Love addiction lacks a high profile in society, but this does not mean that it is any less damaging to its sufferers. Only now is awareness beginning to grow about this crippling behavioral affliction. Hopefully this new awareness will help those suffering in silence to come forward to seek help.It was only last year that major newspapers and radio programmes started to address love addiction. Before that, many people were skeptical about whether you could be ‘addicted’ to love. The skeptics suggested that we simply struggle differently both in and out of relationships. Indeed, it’s good to know that we all have different coping methods and means of healing ourselves, but some of us need a little help. The large numbers of people seeking this help is clear, and evidence that love addiction is very much a real problem.
One addict, Laura, spoke out last year when she was interviewed by the BBC. Laura could understand people’s skepticism, because she had been in the same position herself.
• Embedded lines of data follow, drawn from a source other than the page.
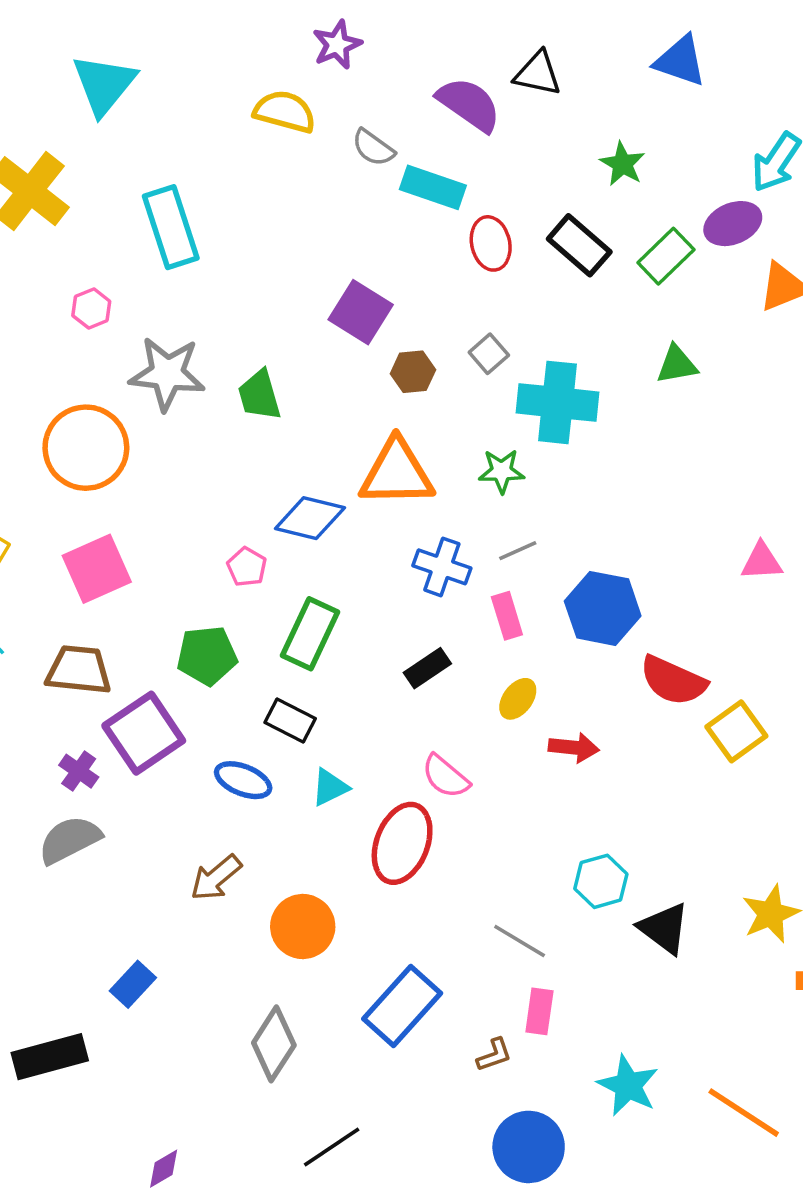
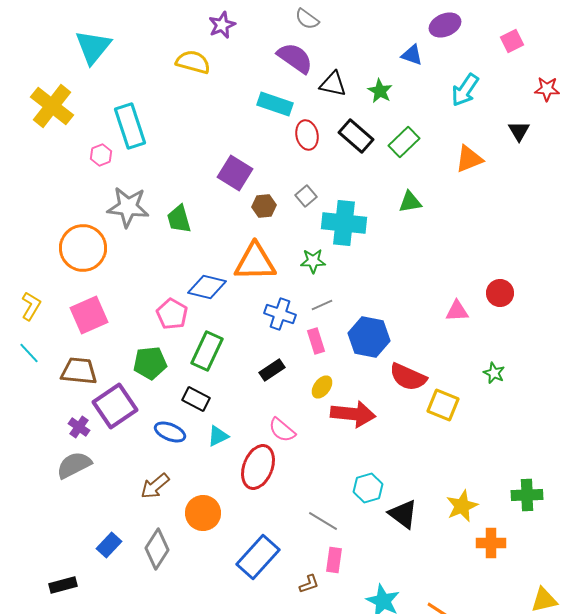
blue triangle: (680, 61) -> (412, 55), moved, size x0.7
black triangle: (538, 74) -> (333, 84), moved
gray semicircle: (373, 148) -> (307, 19), moved
purple ellipse: (733, 224) -> (445, 25), moved
pink hexagon: (91, 309) -> (101, 155), moved
pink pentagon: (247, 567) -> (172, 314), size x1.4
yellow square: (736, 731) -> (443, 405), turned -32
red arrow: (574, 748) -> (353, 414), size x1.6
gray diamond: (274, 1044) -> (157, 549), moved
black rectangle: (50, 1057) -> (63, 585), size x0.7

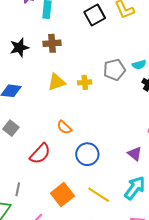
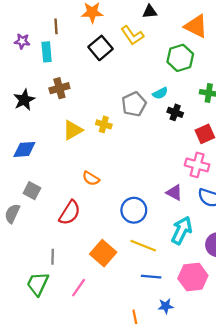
yellow cross: (85, 82) -> (104, 124), turned 32
blue circle: (87, 154) -> (134, 210), moved

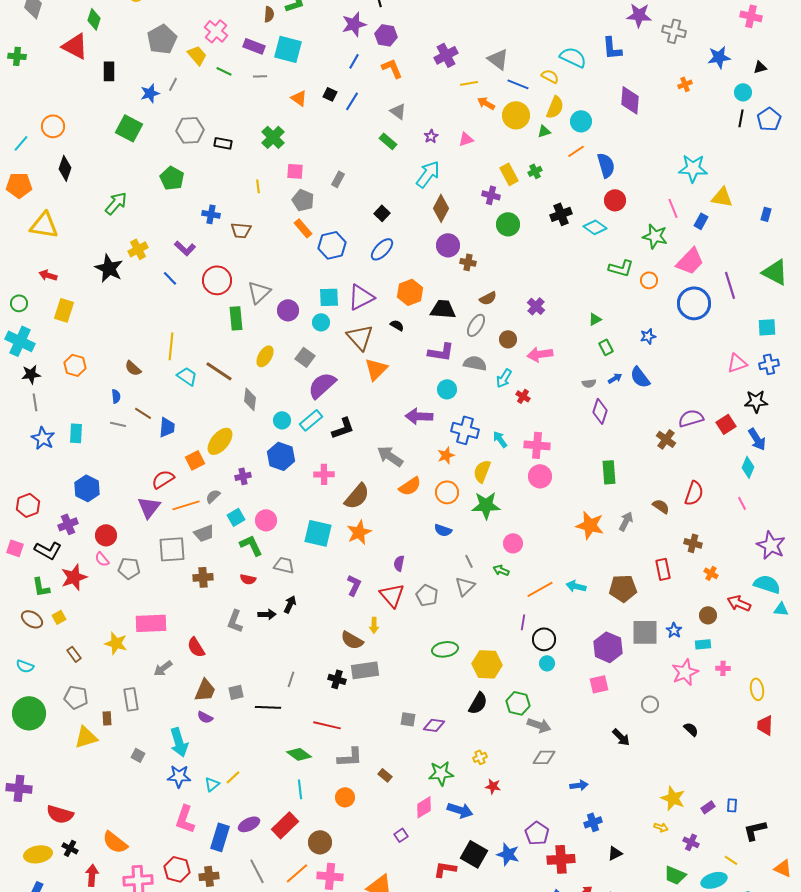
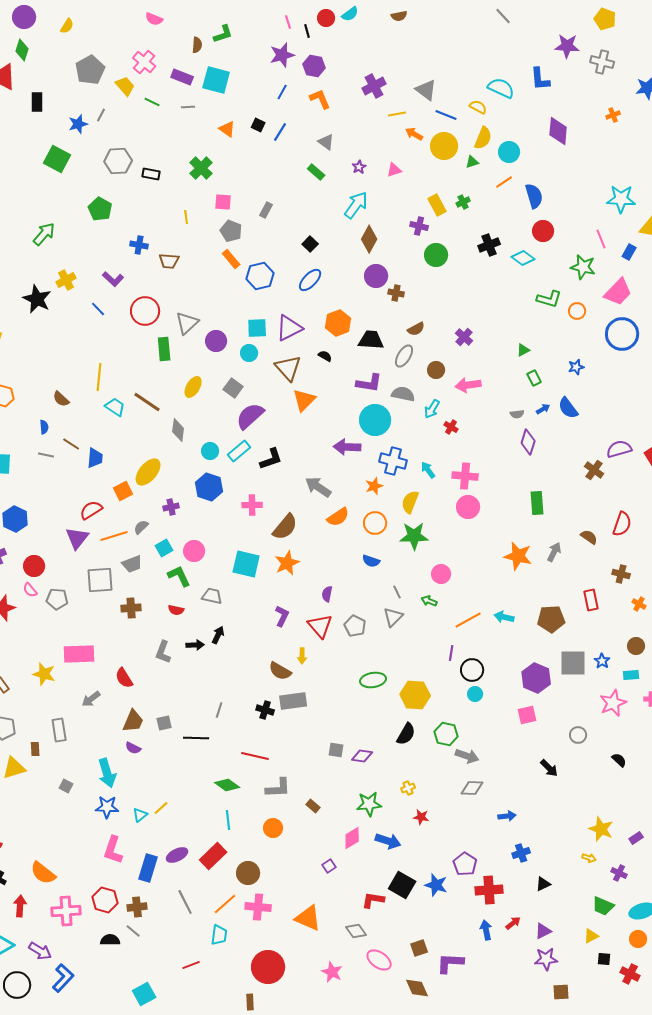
cyan circle: (447, 389) -> (375, 420), size x1.6

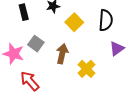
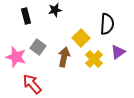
yellow square: (74, 22) -> (81, 38), moved
yellow cross: (86, 69) -> (94, 59), moved

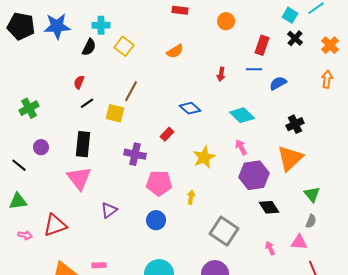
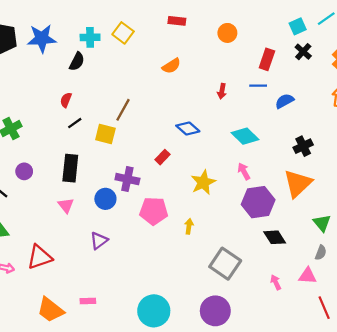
cyan square: (290, 15) -> (298, 26), turned 35
yellow square: (124, 46) -> (123, 33), moved
pink triangle: (79, 178) -> (66, 205), size x0.6
blue circle: (156, 220) -> (105, 199), moved

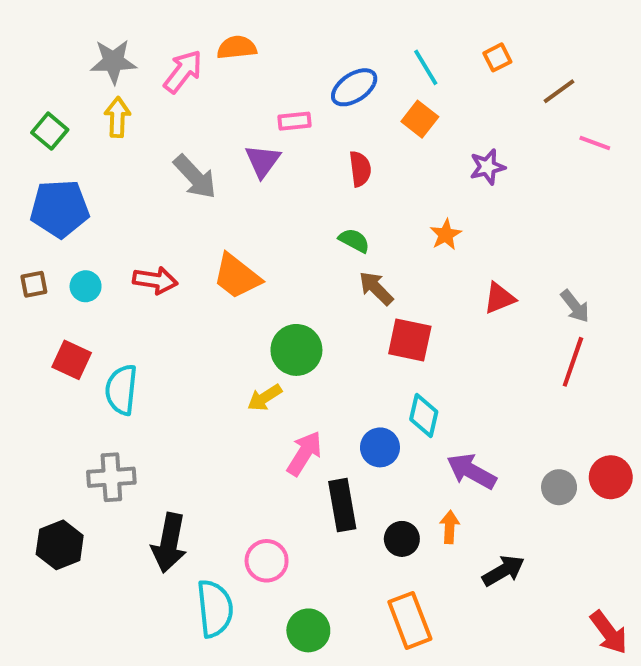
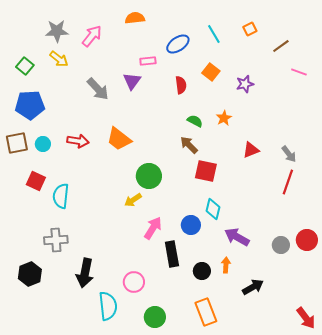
orange semicircle: (237, 48) -> (135, 18), moved
yellow arrow: (117, 117) -> (59, 59), turned 126
orange square: (420, 119) -> (211, 72), moved
green semicircle: (354, 240) -> (195, 121), moved
brown square: (34, 284) -> (17, 143), size x1.6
She said, ‘I would've said the same thing a couple of years ago....’What a load of rubbish’, but unless you've actually been in it, you don't know.’ She ended by saying that to fully understand, you not only ‘need to experience the pain of it,’ but ‘the pain of coming out of it’ too.
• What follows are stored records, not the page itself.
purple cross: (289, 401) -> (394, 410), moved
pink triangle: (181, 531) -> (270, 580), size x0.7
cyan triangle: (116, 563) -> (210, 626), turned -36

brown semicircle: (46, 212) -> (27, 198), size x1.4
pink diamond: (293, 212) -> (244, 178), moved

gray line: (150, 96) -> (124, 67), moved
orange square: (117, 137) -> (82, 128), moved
Of course, this is the difficulty with all addictions, and one of the main reasons why addicts suffer. When someone is dependent upon a substance, material or not, they feel as though they have no one to talk to because no one can understand. Love addiction is isolating, and even more so than other dependencies. The reason? Because unlike other addictions, people are still skeptical about whether love addiction is a reality.
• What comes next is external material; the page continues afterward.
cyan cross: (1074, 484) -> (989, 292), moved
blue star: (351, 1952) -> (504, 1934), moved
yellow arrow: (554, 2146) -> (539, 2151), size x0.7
The truth is, love addiction is a type of compulsive disorder based on and around relationships. It often stems from experiences in childhood, such as the fear of abandonment or a general lack of nurturing. Traumas such as rejection, isolation, lack of love and not having needs met are all possible root causes. When these experiences occur in childhood, the child learns unhealthy ways of relating to others, and can continue this way into adulthood.
Love addiction is a very real problem, but something that can be treated. Unfortunately, unlike other addictions, you cannot simply stop taking your substance. Relationships are a part of life, and you have to relearn the way you form and maintain them. However, by finding and healing the root cause of your problem, you can find a positive way to move forward.